Immigrants moving from a high-risk country for multiple sclerosis to one of lower risk have generally shown a prevalence rate intermediate between their country of origin and the host country, and part of the difference is thought to relate to a decreased likelihood of migration amongst people with established multiple sclerosis (Acheson, 1985). Could such a phenomenon explain the findings of the UKI-born populations in Australia in the present study? Although the numbers are small, the similarity between multiple sclerosis prevalence in the UKI-born population in the Hobart SD and that found in the UKI argues against this postulate, and there is no evidence that this factor would differ markedly in different areas of Australia. The possibility that the higher prevalence of multiple sclerosis in UKI-born migrants in Hobart SD is due to differential immigration, with a preponderance of Scots in Hobart, has been addressed since it is known that multiple sclerosis has a higher frequency in Scots and that they have a significantly higher likelihood of carrying the multiple sclerosis-associated HLA-DR2 antigen (Swingler and Compston, 1986). There was no difference between the proportions of those with probable Scottish origin or in the frequency of HLA-DR2 in the different survey areas (Hammond et al., 1989b; Miller et al., 1990).

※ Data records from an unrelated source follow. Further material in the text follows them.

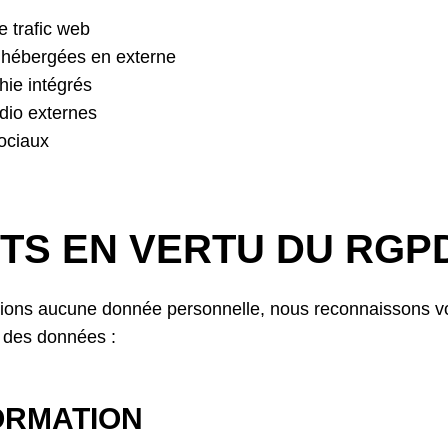
 trafic web
 hébergées en externe
hie intégrés
dio externes
ociaux
TS EN VERTU DU RGP
tions aucune donnée personnelle, nous reconnaissons v
n des données :
FORMATION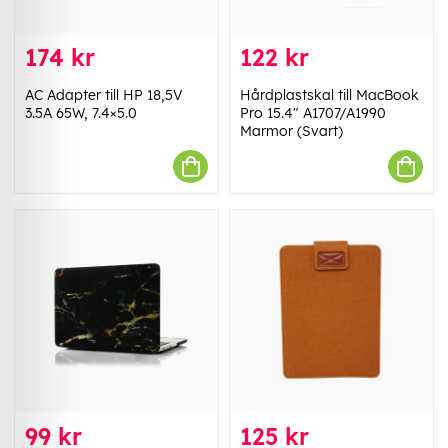
174 kr
122 kr
AC Adapter till HP 18,5V
Hårdplastskal till MacBook
3.5A 65W, 7.4×5.0
Pro 15.4" A1707/A1990
Marmor (Svart)
99 kr
125 kr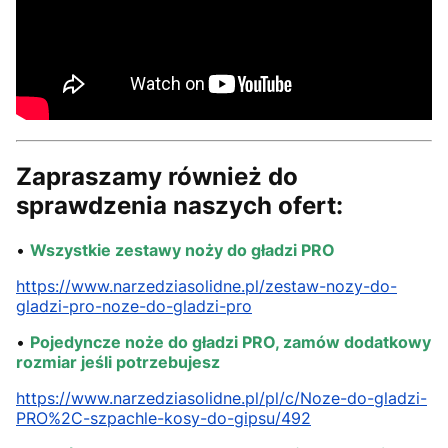
Zapraszamy również do
sprawdzenia naszych ofert:
•
Wszystkie zestawy noży do gładzi PRO
https://www.narzedziasolidne.pl/zestaw-nozy-do-
gladzi-pro-noze-do-gladzi-pro
•
Pojedyncze noże do gładzi PRO, zamów dodatkowy
rozmiar jeśli potrzebujesz
https://www.narzedziasolidne.pl/pl/c/Noze-do-gladzi-
PRO%2C-szpachle-kosy-do-gipsu/492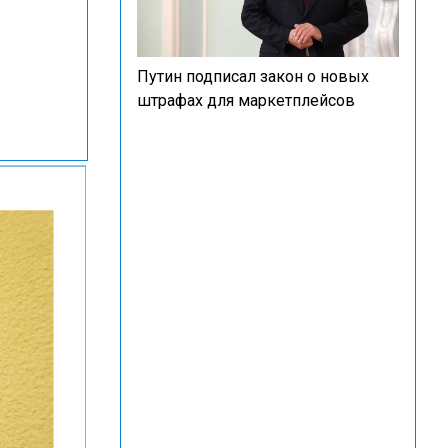
Путин подписал закон о новых
штрафах для маркетплейсов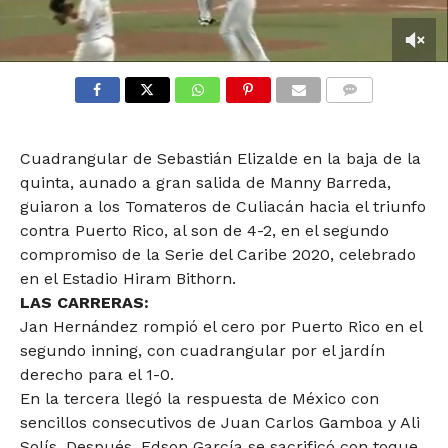
0
seconds
of
COMMENTS
39
seconds
Cuadrangular de Sebastián Elizalde en la baja de la
quinta, aunado a gran salida de Manny Barreda,
guiaron a los Tomateros de Culiacán hacia el triunfo
contra Puerto Rico, al son de 4-2, en el segundo
compromiso de la Serie del Caribe 2020, celebrado
en el Estadio Hiram Bithorn.
LAS CARRERAS:
Jan Hernández rompió el cero por Puerto Rico en el
segundo inning, con cuadrangular por el jardín
derecho para el 1-0.
En la tercera llegó la respuesta de México con
sencillos consecutivos de Juan Carlos Gamboa y Ali
Solís. Después, Edson García se sacrificó con toque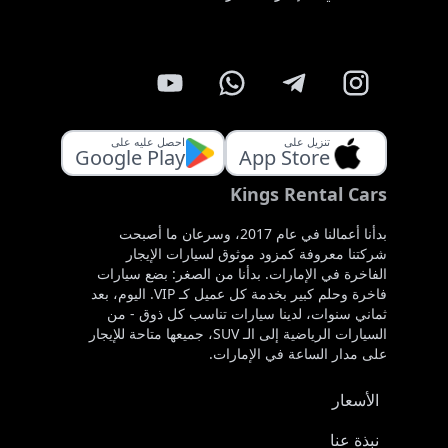
تنزيل على
احصل عليه على
Google Play
App Store
Kings Rental Cars
بدأنا أعمالنا في عام 2017، وسرعان ما أصبحت
شركتنا معروفة كمزود موثوق لسيارات الإيجار
الفاخرة في الإمارات. بدأنا من الصغر: بضع سيارات
فاخرة وحلم كبير بخدمة كل عميل كـ VIP. اليوم، بعد
ثماني سنوات، لدينا سيارات تناسب كل ذوق - من
السيارات الرياضية إلى الـ SUV، جميعها متاحة للإيجار
على مدار الساعة في الإمارات.
الأسعار
نبذة عنا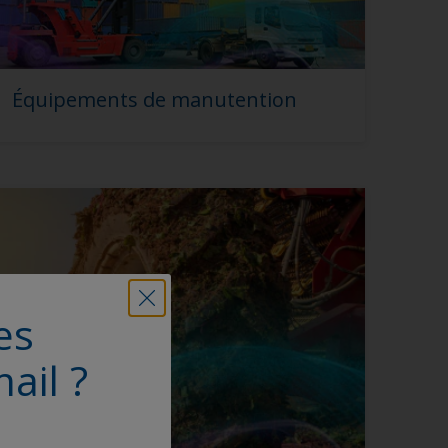
Équipements de manutention
es
ail ?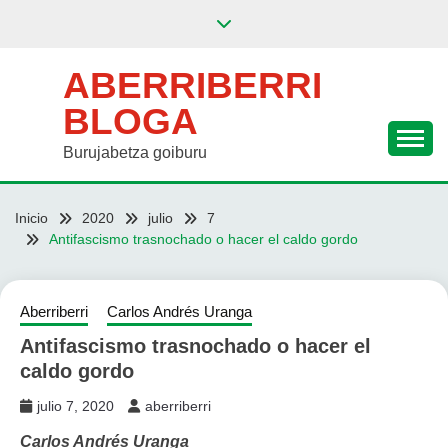
Saltar
al
contenido
ABERRIBERRI
BLOGA
Burujabetza goiburu
Inicio
2020
julio
7
Antifascismo trasnochado o hacer el caldo gordo
Aberriberri
Carlos Andrés Uranga
Antifascismo trasnochado o hacer el
caldo gordo
julio 7, 2020
aberriberri
Carlos Andrés Uranga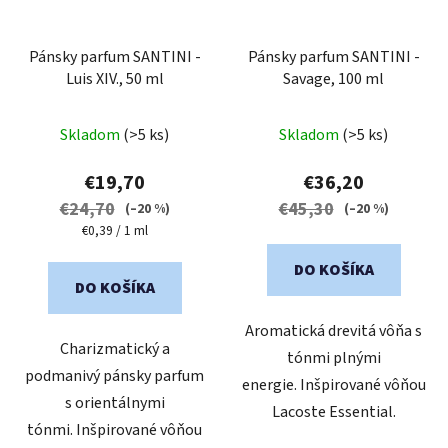
Pánsky parfum SANTINI -
Pánsky parfum SANTINI -
Luis XIV., 50 ml
Savage, 100 ml
Priemerné
Skladom
(>5 ks)
Skladom
(>5 ks)
hodnotenie
produktu
€19,70
€36,20
je
€24,70
€45,30
(–20 %)
(–20 %)
4,8
Jednotková
€0,39 / 1 ml
cena:
z
DO KOŠÍKA
5
DO KOŠÍKA
hviezdičiek.
Aromatická drevitá vôňa s
Charizmatický a
tónmi plnými
podmanivý pánsky parfum
energie. Inšpirované vôňou
s orientálnymi
Lacoste Essential.
tónmi. Inšpirované vôňou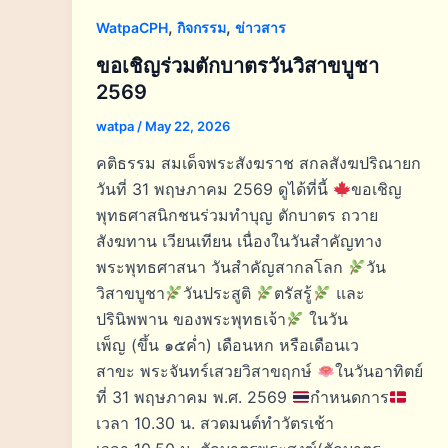
,
,
WatpaCPH
กิจกรรม
ข่าวสาร
ขอเชิญร่วมตักบาตรวันวิสาขบูชา
2569
watpa
/
May 22, 2026
คติธรรม สมเด็จพระสังฆราช สกลสังฆปริณายก
วันที่ 31 พฤษภาคม 2569 ดูได้ที่นี้
ขอเชิญ
พุทธศาสนิกชนร่วมทำบุญ ตักบาตร ถวาย
สังฆทาน เวียนเทียน เนื่องในวันสำคัญทาง
พระพุทธศาสนา วันสำคัญสากลโลก
วัน
วิสาขบูชา
วันประสูติ
ตรัสรู้
และ
ปรินิพพาน ของพระพุทธเจ้า
ในวัน
เพ็ญ (ขึ้น ๑๕ค่ำ) เดือนหก หรือเดือนเว
สาขะ พระจันทร์เสวยวิสาขฤกษ์
ในวันอาทิตย์
ที่ 31 พฤษภาคม พ.ศ. 2569
กำหนดการ
เวลา 10.30 น. สวดมนต์ทำวัตรเช้า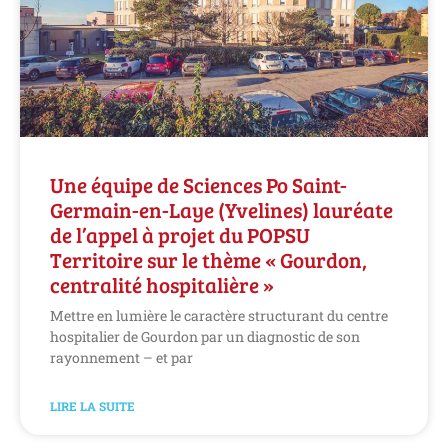
Une équipe de Sciences Po Saint-
Germain-en-Laye (Yvelines) lauréate
de l’appel à projet du POPSU
Territoire sur le thème « Gourdon,
centralité hospitalière »
Mettre en lumière le caractère structurant du centre
hospitalier de Gourdon par un diagnostic de son
rayonnement – et par
LIRE LA SUITE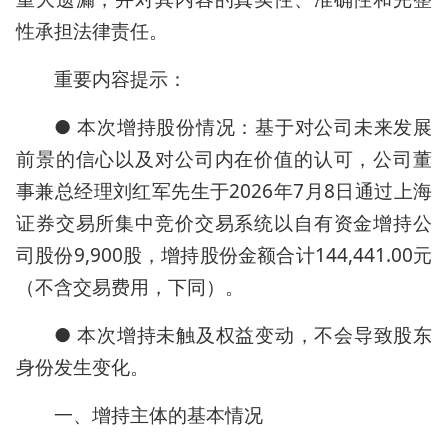
性承担法律责任。
重要内容提示：
● 本次增持股份情况：基于对公司未来发展
前景的信心以及对公司内在价值的认可，公司董
事兼总经理刘红军先生于2026年7月8日通过上海
证券交易所集中竞价交易系统以自有资金增持公
司股份9,900股，增持股份金额合计144,441.00元
（不含交易费用，下同）。
● 本次增持未触及权益变动，不会导致股东
身份发生变化。
一、增持主体的基本情况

The most likely explanation for the low prevalence of multiple sclerosis among UKI-born migrants to Australia is that the risk of developing multiple sclerosis, rather than it being largely decided by the age of 15 years, actually spans a much wider age range, as suggested by some other studies (Detels et al., 1972, 1978; Kurtzke and Hyllested, 1979, 1986; Fischman, 1981). Such a situation would mean that a much larger proportion of the UKI-born migrant population was subject to the lower risk of developing multiple sclerosis in Australia than that found in their non-migrating countrymen.
A constraint on the present study, which was inherent in the fact that its data were derived from a point prevalence survey, was the need to use prevalence measures as estimators of incidence measures, although there was little evidence to suggest that this factor had any influence over the results pertaining to age at migration and prevalence by place of residence.
We wish to thank our colleagues Dr C. de Wytt, Dr J. F. Hallpike, the late Dr K. S. Millingen, Dr E. G. Stewart-Wynne and Dr M. G. McCall for their valuable help, and Dr J. F. Kurtzke for advice about the planning of the study. The study was supported by the National Multiple Sclerosis Society of Australia.